Sale of an asset is a taxable supply under the UAE VAT Law. What about the applicability of VAT on the sale of a business or transfer of a business as such? The Federal Tax Authority (FTA) has issued a public clarification with regard to this on 20th August 2019 vide clarification No: VATP015.
This article contains a detailed analysis of sale or transfer of a business as a going concern in the light of the said public clarification.
As per Article 7(2) of the Federal Decree-Law No(8) of 2017, the transfer of the whole or an independent part of a business from a person to a taxable person for the purpose of continuing the business that was transferred shall not be considered as a supply. It means that if the buyer is registered under VAT and is continuing the business after the purchase, then the consideration paid for such sale/transfer will not be taxable.
When a business unit fully or partially sold/transferred and the operation is continued, it will be considered as the sales/transfer is done undergoing concern concept. As per the VAT law, the consideration paid for such sales or transfer as out of scope.
There are three conditions to be satisfied:
“For a transfer to be subject to Article 7 of the Decree-Law, there must be a transfer of a business, and a mere transfer of assets will not qualify as a TOGC”. Let us discuss the above provision in detail based on the public clarification:
FTA clarifies that Sale of an asset by a taxable person is treated as a taxable supply subject to VAT at the appropriate rate except in those cases where supply is exempted such as the sale of bare land or residential property.
However, if all the assets which constitute the business are transferred then such transfer will be the sale of asset as part of TOGC and transfer will not constitute a supply for UAE VAT purpose.
Here the important point that should be kept in mind is that the transfer must effectively give the recipient the possession of the whole of a business, or part of a business where that part is capable of separate operation. As part of the transfer, all the goods and services including among other things, goodwill, licenses, premises, machinery and equipment, employees, ongoing contracts, and liabilities that are necessary for the continued operation of that business or a part of a business must be supplied to the recipient. In this case, the taxability of the individual asset/s should not be considered but such transaction should be considered as a transfer of a business unit.
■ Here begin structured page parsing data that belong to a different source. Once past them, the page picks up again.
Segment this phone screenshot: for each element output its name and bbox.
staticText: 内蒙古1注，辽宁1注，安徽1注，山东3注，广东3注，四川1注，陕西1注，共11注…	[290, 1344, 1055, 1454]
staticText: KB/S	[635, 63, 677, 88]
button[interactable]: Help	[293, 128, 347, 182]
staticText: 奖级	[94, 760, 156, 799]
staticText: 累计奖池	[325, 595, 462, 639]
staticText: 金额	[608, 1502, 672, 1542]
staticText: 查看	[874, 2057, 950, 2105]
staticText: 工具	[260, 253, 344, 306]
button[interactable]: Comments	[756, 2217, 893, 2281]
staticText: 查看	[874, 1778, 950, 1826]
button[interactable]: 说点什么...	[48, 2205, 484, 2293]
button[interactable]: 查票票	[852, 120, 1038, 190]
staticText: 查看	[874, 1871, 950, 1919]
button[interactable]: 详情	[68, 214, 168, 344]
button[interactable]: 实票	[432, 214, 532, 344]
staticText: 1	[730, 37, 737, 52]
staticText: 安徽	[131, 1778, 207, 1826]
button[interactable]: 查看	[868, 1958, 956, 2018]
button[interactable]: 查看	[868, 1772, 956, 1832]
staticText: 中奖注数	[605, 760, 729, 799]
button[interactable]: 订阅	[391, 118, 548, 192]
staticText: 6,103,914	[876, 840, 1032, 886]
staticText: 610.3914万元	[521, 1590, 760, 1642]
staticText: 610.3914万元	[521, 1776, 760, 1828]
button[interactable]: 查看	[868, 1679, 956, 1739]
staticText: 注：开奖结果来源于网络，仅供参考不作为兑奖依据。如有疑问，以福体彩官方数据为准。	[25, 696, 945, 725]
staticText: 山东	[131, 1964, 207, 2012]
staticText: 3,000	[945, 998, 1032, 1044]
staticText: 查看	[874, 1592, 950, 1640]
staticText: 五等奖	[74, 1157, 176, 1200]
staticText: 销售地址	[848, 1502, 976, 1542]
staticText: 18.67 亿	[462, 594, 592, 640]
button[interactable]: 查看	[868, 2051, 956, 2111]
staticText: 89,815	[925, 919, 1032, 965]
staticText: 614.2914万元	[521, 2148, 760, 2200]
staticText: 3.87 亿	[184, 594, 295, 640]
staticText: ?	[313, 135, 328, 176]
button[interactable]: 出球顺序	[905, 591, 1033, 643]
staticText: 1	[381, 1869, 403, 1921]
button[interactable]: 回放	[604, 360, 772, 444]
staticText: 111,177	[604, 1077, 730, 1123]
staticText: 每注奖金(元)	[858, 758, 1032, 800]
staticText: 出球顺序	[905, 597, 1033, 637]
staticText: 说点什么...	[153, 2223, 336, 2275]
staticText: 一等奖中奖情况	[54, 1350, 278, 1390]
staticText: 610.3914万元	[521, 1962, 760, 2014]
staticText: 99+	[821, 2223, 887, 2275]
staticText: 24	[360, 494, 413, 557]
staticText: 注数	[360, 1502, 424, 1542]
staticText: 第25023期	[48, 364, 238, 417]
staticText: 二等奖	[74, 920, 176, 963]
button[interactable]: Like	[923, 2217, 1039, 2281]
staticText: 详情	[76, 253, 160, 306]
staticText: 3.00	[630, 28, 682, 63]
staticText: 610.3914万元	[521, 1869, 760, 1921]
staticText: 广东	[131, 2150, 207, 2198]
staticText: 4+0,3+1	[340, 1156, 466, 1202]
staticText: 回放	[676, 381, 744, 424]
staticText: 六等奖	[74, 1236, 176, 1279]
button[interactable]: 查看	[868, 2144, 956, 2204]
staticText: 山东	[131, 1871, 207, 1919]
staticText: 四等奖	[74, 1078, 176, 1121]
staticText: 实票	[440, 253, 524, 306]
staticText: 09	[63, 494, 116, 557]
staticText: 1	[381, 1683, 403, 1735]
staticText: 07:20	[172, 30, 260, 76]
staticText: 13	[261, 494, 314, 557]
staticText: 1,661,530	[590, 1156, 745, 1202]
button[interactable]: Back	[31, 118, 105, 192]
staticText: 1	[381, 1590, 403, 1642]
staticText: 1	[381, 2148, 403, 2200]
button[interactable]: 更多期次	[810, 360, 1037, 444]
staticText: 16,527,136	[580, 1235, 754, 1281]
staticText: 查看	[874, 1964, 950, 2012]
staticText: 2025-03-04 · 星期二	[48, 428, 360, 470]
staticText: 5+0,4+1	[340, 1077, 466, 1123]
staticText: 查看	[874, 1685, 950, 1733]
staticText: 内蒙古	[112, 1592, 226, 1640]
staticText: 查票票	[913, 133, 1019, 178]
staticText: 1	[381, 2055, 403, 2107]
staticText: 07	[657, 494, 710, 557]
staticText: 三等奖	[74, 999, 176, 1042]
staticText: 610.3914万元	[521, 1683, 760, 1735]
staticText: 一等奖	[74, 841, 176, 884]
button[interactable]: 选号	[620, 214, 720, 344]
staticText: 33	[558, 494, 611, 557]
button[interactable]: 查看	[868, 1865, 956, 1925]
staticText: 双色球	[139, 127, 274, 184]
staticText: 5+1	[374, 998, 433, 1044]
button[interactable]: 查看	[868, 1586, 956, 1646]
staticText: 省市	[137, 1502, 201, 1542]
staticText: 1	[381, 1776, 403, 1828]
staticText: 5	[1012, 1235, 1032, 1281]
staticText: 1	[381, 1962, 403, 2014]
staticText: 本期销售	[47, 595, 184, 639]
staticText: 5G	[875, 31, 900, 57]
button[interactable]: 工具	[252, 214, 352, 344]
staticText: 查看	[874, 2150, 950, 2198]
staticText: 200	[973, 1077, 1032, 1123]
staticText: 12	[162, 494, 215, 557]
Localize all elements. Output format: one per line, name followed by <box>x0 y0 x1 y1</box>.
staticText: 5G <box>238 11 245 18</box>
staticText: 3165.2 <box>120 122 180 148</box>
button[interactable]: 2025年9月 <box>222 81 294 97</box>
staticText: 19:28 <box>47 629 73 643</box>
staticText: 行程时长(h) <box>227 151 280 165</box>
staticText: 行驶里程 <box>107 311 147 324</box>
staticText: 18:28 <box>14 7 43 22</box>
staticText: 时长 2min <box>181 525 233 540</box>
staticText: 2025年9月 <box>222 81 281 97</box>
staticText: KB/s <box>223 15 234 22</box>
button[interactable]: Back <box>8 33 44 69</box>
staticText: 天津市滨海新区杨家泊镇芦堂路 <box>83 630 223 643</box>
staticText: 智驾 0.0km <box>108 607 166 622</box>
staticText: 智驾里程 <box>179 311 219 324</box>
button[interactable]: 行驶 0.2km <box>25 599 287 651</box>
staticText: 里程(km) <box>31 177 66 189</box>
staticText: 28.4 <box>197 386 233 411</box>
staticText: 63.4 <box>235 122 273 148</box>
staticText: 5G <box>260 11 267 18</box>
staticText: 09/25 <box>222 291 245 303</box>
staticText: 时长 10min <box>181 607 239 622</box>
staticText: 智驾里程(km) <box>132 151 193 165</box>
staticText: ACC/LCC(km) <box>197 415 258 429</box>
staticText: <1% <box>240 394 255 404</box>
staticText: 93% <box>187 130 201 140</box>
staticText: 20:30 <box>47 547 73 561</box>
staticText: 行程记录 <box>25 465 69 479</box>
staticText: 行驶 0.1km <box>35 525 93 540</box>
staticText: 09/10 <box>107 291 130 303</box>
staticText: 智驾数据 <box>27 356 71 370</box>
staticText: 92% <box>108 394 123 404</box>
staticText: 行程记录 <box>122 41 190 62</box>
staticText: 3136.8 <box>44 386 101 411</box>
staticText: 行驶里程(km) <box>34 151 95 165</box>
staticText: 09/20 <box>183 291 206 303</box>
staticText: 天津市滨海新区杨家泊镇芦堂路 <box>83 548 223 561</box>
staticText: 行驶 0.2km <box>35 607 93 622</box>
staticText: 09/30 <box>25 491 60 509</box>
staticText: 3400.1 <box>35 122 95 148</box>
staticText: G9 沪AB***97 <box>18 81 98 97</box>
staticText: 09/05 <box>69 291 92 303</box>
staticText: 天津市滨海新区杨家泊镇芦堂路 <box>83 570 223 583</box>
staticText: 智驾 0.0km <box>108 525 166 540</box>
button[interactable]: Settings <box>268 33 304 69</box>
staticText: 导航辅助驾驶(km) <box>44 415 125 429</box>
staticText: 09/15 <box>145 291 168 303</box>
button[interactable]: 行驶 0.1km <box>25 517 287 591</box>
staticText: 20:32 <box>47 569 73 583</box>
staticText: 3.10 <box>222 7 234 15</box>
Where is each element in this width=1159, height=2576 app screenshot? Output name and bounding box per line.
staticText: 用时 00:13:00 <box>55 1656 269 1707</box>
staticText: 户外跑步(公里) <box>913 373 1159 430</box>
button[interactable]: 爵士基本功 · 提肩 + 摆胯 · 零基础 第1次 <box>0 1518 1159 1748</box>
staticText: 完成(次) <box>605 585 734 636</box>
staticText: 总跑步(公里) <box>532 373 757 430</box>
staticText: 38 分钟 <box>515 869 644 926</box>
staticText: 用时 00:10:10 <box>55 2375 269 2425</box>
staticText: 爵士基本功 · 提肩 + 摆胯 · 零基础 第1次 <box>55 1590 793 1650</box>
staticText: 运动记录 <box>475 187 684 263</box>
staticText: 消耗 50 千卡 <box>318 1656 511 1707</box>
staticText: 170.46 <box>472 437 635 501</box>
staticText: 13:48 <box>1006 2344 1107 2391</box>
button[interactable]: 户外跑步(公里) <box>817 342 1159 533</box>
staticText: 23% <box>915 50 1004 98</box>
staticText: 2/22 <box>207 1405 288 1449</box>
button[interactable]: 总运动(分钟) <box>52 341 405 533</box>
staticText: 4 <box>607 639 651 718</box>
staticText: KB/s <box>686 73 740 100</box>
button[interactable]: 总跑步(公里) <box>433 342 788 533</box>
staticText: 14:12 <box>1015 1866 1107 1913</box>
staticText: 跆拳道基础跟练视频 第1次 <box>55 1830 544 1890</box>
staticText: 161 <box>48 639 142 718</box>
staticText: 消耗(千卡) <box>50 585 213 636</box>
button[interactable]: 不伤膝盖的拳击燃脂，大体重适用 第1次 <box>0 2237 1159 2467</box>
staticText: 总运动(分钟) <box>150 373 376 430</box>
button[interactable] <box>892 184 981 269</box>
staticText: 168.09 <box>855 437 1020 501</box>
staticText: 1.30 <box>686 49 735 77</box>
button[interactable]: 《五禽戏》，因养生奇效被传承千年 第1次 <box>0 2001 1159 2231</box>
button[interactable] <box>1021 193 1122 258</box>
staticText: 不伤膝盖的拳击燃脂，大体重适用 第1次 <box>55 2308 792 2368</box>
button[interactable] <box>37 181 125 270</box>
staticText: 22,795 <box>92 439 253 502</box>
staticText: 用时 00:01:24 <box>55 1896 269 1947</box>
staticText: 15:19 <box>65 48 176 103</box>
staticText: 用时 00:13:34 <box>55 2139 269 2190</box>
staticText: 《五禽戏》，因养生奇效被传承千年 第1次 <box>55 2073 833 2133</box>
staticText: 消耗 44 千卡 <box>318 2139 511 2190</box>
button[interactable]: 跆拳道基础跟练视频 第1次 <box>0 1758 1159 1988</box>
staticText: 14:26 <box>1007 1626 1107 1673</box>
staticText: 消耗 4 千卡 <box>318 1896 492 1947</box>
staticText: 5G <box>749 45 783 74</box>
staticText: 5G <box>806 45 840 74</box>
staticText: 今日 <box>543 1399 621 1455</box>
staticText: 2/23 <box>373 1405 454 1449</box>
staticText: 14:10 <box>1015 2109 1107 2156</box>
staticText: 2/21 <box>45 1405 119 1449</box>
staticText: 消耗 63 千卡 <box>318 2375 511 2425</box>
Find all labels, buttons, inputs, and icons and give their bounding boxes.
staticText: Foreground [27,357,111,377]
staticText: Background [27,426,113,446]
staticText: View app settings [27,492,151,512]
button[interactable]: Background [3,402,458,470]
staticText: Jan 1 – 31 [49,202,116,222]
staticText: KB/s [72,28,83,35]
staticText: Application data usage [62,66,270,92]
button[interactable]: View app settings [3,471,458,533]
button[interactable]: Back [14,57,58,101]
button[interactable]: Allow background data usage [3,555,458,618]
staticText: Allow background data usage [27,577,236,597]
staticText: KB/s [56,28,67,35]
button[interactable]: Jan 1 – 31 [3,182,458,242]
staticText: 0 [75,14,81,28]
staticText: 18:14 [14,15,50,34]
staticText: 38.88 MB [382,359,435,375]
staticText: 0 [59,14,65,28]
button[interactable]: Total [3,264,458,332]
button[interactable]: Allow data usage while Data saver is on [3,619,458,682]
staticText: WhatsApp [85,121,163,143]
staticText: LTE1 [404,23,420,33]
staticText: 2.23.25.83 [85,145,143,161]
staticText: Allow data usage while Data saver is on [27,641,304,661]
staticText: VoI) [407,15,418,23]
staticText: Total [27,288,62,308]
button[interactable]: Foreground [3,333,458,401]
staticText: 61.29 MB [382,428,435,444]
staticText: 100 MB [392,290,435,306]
The public clarification also makes it clear that the transfer must be to a taxable person. This means that the recipient should be:
If the sale or transfer of the business is as a going concern, it is not necessary for the supplier to get registered under VAT. At the same time, the public clarification also makes it clear that if the supplier didn’t comply with the requirement of the VAT Law, during its ownership of the business it will be liable if any fines or penalty comes for the transactions happened before the said sale or transfer.
The third condition for a transfer to be categorized as going concern (TOGC) is that the recipient should have acquired the business for the purpose of continuing the same kind of business.
It does not matter whether the new owner will operate the transferred business separately from, or as part of, any other businesses that he is already operating. Also, there is no requirement for the minimum period for which the transferred business must be operational under the recipient’s ownership. The only requirement is that the intention to continue the business should be genuine.
In this regard, it should be noted that the supplier has the responsibility to satisfy himself that the recipient intends to continue the business as a going concern. Because if it is found at a later point that the transfer is not genuine the VAT will be retrospectively due on the supply.
ABC LLC, a manufacturer of motor vehicles, sold one of its factory buildings along with production plant to another Vehicle Manufacturing company called EFG LLC for production purpose. Such sale constitutes a taxable supply of asset chargeable at 5%. It should not be considered as a transfer of assets as a going concern (TOGC) even though the buyer company is using the factory building for the same kind of business.
On the other hand, if ABC LLC had sold the factory as a unit along with all the related resources such as goodwill, licenses, premises, machinery and equipment, employees, ongoing contracts, liabilities, etc. that are necessary for the continued operation of that business to EFG LLC, then it would have been resulted as the transfer of a business as a going concern and should not be considered as supply for VAT purpose.
The public clarification makes it clear that, when the shares in a company are sold, the ownership in the company got transferred from the seller to the buyer. In such cases, there is no transfer of business from one person to another. Only the owner of the company which holds the business is getting transferred. The company itself is not involved in the transaction and the business will remain with the company itself. Therefore, the transfer of ownership of a company by the sale of shares shall not be a transfer of a business as a going concern.